=== Your objective ===
Word for word, copy out every line of the records, omitting each picture.

=== Exercise materials ===
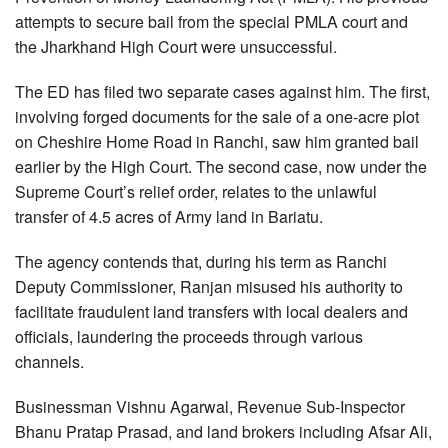
attempts to secure bail from the special PMLA court and
the Jharkhand High Court were unsuccessful.
The ED has filed two separate cases against him. The first,
involving forged documents for the sale of a one-acre plot
on Cheshire Home Road in Ranchi, saw him granted bail
earlier by the High Court. The second case, now under the
Supreme Court’s relief order, relates to the unlawful
transfer of 4.5 acres of Army land in Bariatu.
The agency contends that, during his term as Ranchi
Deputy Commissioner, Ranjan misused his authority to
facilitate fraudulent land transfers with local dealers and
officials, laundering the proceeds through various
channels.
Businessman Vishnu Agarwal, Revenue Sub-Inspector
Bhanu Pratap Prasad, and land brokers including Afsar Ali,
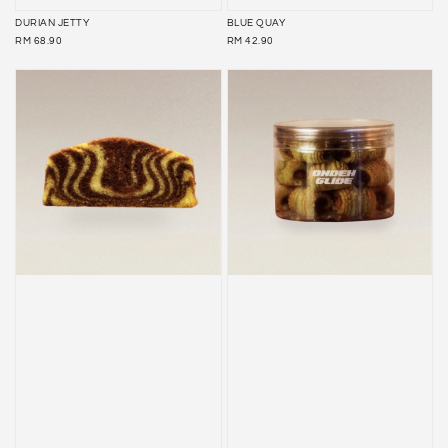
DURIAN JETTY
BLUE QUAY
REGULAR
REGULAR
RM 68.90
RM 42.90
PRICE
PRICE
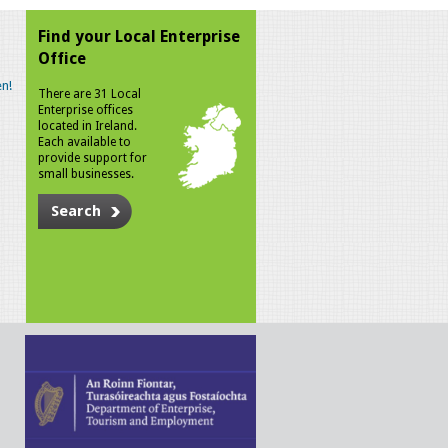
Find your Local Enterprise
Office
n!
There are 31 Local
Enterprise offices
located in Ireland.
Each available to
provide support for
small businesses.
Search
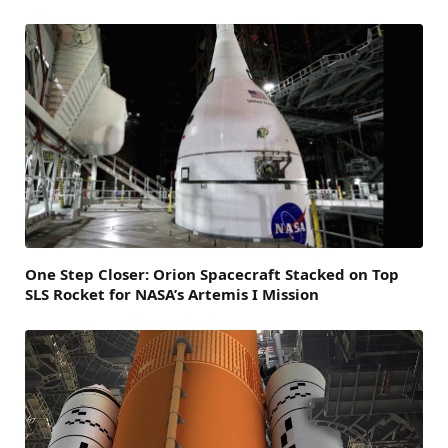
One Step Closer: Orion Spacecraft Stacked on Top
SLS Rocket for NASA’s Artemis I Mission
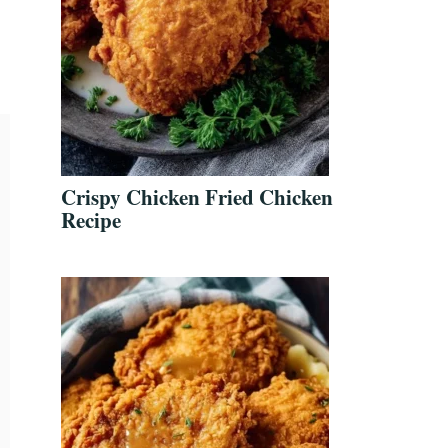
Crispy Chicken Fried Chicken
Recipe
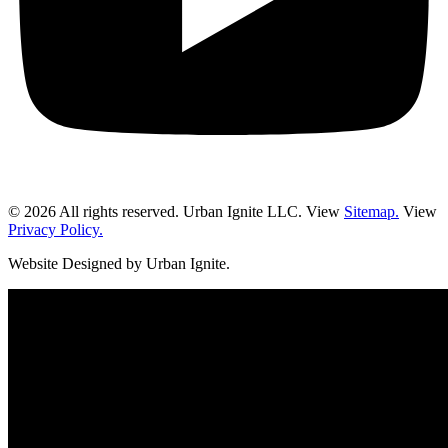
© 2026 All rights reserved. Urban Ignite LLC. View
Sitemap.
View
Privacy Policy.
Website Designed by Urban Ignite.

=== Finished task ===
attempts to secure bail from the special PMLA court and
the Jharkhand High Court were unsuccessful.
The ED has filed two separate cases against him. The first,
involving forged documents for the sale of a one-acre plot
on Cheshire Home Road in Ranchi, saw him granted bail
earlier by the High Court. The second case, now under the
Supreme Court’s relief order, relates to the unlawful
transfer of 4.5 acres of Army land in Bariatu.
The agency contends that, during his term as Ranchi
Deputy Commissioner, Ranjan misused his authority to
facilitate fraudulent land transfers with local dealers and
officials, laundering the proceeds through various
channels.
Businessman Vishnu Agarwal, Revenue Sub-Inspector
Bhanu Pratap Prasad, and land brokers including Afsar Ali,
DURIAN JETTY
BLUE QUAY
REGULAR
REGULAR
RM 68.90
RM 42.90
PRICE
PRICE
Find your Local Enterprise
Office
n!
There are 31 Local
Enterprise offices
located in Ireland.
Each available to
provide support for
small businesses.
Search
One Step Closer: Orion Spacecraft Stacked on Top
SLS Rocket for NASA’s Artemis I Mission
Crispy Chicken Fried Chicken
Recipe
© 2026 All rights reserved. Urban Ignite LLC. View
Sitemap.
View
Privacy Policy.
Website Designed by Urban Ignite.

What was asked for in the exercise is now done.